Friday, July 05, 2013

The Pope and the Ambassador

Benedetto Luti (1666–1724)
Pius V and the Ambassador of the King of Poland
Black and red chalk, brush and brown wash, highlighted with white
15-7/16 x 21-3/4 in. (39.2 x 55.2 cm)
The Metropolitan Museum of Art, New York

This is a modello of a now lost work which originally hung in the Palazzo Albane delle Quattro Fontane in Rome

It was commissioned by the Master General of the Dominican Order Father Jean Francois Antonin Cloche (1628 - 1720)  He was Master of the Order for 34 years

Although an ascetic he did act as a grand seigneur and was a great patron of the arts in Rome

The commission was to commemorate the canonisation of the Dominican Pope and Saint, Saint Pope Pius V (Michele Ghislieri) which took place in 1712

It was a gift for the then Pope Clement XI (of the Albani family)
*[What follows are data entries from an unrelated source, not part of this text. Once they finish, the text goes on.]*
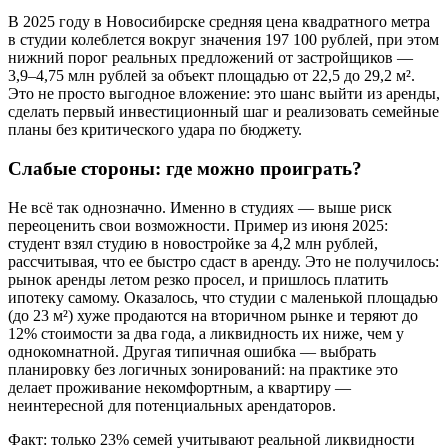
В 2025 году в Новосибирске средняя цена квадратного метра
в студии колеблется вокруг значения 197 100 рублей, при этом
нижний порог реальных предложений от застройщиков —
3,9–4,75 млн рублей за объект площадью от 22,5 до 29,2 м².
Это не просто выгодное вложение: это шанс выйти из аренды,
сделать первый инвестиционный шаг и реализовать семейные
планы без критического удара по бюджету.
Слабые стороны: где можно проиграть?
Не всё так однозначно. Именно в студиях — выше риск
переоценить свои возможности. Пример из июня 2025:
студент взял студию в новостройке за 4,2 млн рублей,
рассчитывая, что ее быстро сдаст в аренду. Это не получилось:
рынок аренды летом резко просел, и пришлось платить
ипотеку самому. Оказалось, что студии с маленькой площадью
(до 23 м²) хуже продаются на вторичном рынке и теряют до
12% стоимости за два года, а ликвидность их ниже, чем у
однокомнатной. Другая типичная ошибка — выбрать
планировку без логичных зонирований: на практике это
делает проживание некомфортным, а квартиру —
неинтересной для потенциальных арендаторов.
Факт: только 23% семей учитывают реальной ликвидности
Pius V ruled from 1559 to 1565 and the picture depicts an event in that time occurring in St Peter`s Square during the construction of the new Basilica

The King of Poland at the time was Sigismund II Augustus I, the last of the Jagiellons without whom Catholicism would not be the same in Poland today as it is. He allowed the Jesuits into Poland in 1564 

The Jesuits and the Dominicans were the main Catholic reformers in Poland at the time

Both Pius V and the King died in 1572

The picture represents an apocryphal tale from the life of the Pope about whom many tales were told of miracles occurring even when he was still alive

While walking in the Vatican Piazza, which is built on the site of the ancient Circus of Nero, he was reminded of the martyrs who had suffered on that very site. He took up a handful of dust  and put the dust into a cloth which the Ambassador of Poland, who was with him, held out to receive it. 

When the Ambassador opened the cloth, after returning to his house, he found it all saturated with blood, and the dust had disappeared.